What to produce -> Nothing but the pictures should be left out when you copy the records exactly.

****

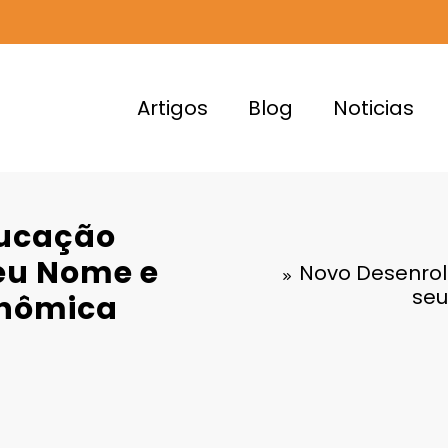
Artigos
Blog
Noticias
ducação
seu Nome e
Novo Desenrol
seu
onômica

****

Completed exercise ->
Artigos
Blog
Noticias
ducação
seu Nome e
Novo Desenrol
seu
onômica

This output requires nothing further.